Reputation: 419
I was using curl to scrape html code from a certain website. then they changed their server settings and curl no longer can get the page content giving error code 1020 then I changed my script to use elinks.
but again they are now using cloudflare and elinks no longer works (only in this particular website). and it gives the same error code 1020.
is there any command line or option to use other browsers (firefox,chromium, google-chrome...) and get the page html in a terminal ?
Upvotes: 1
Views: 1129
Reputation: 320
I bring to your attention the code and libraries that bypass protection cloudflare:
Libs:
npm i puppeteer-extra puppeteer-extra-plugin-stealth puppeteer
nodejs:
const puppeteer = require('puppeteer-extra')
const pluginStealth = require('puppeteer-extra-plugin-stealth')
const { executablePath } = require('puppeteer')
const link = 'https://www.g2.com/'
const getHtmlThoughCloudflare = async (url) => {
puppeteer.use(pluginStealth())
const result = await puppeteer
.launch({ headless: true })
.then(async (browser) => {
const page = await browser.newPage()
await page.goto(url)
const html = await page.content()
await browser.close()
return html
})
console.log(` HTML: ${result}`)
return result // html
}
getHtmlThoughCloudflare(link)
Upvotes: 0
Reputation: 13822
If you can write scripts for Node.js, here is a small example using puppeteer library.

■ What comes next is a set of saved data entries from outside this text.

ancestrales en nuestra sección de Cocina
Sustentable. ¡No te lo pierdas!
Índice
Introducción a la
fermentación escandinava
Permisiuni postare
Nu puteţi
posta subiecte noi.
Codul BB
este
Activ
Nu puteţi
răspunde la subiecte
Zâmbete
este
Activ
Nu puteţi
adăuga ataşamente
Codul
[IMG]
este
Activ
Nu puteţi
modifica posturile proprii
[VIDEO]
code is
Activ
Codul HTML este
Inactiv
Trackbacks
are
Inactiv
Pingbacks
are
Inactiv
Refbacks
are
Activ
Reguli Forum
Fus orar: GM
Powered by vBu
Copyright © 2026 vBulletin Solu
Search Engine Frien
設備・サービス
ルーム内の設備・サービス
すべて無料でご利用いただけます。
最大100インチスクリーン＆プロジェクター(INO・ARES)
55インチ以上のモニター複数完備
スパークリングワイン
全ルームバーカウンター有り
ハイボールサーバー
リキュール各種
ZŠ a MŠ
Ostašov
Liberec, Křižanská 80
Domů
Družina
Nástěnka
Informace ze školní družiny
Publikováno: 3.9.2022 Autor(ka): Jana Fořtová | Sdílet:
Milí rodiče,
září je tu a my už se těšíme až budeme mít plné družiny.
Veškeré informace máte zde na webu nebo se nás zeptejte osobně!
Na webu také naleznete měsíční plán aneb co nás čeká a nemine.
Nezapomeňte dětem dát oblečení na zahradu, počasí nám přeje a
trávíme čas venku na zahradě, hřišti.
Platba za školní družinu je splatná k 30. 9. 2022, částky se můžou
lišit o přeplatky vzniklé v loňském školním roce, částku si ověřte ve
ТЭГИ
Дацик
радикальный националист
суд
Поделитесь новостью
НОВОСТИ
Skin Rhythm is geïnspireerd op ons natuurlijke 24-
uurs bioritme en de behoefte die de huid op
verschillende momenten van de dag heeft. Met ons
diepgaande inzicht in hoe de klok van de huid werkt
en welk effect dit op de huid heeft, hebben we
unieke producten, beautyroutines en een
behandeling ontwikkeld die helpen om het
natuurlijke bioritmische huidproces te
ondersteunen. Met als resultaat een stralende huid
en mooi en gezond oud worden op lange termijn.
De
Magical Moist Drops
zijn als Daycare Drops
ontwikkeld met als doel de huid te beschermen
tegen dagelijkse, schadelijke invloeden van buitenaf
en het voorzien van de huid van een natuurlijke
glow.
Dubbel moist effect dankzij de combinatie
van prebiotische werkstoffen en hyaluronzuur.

It logs page source code after the page is loaded in a headless (invisible) Chrome, with dynamic content generated by page scripts:
import puppeteer from 'puppeteer';
const browser = await puppeteer.launch({ headless: false, defaultViewport: null });
try {
const [page] = await browser.pages();
await page.goto('https://example.org/');
console.log(await page.content());
} catch (err) { console.error(err); } finally { await browser.close(); }
Upvotes: 1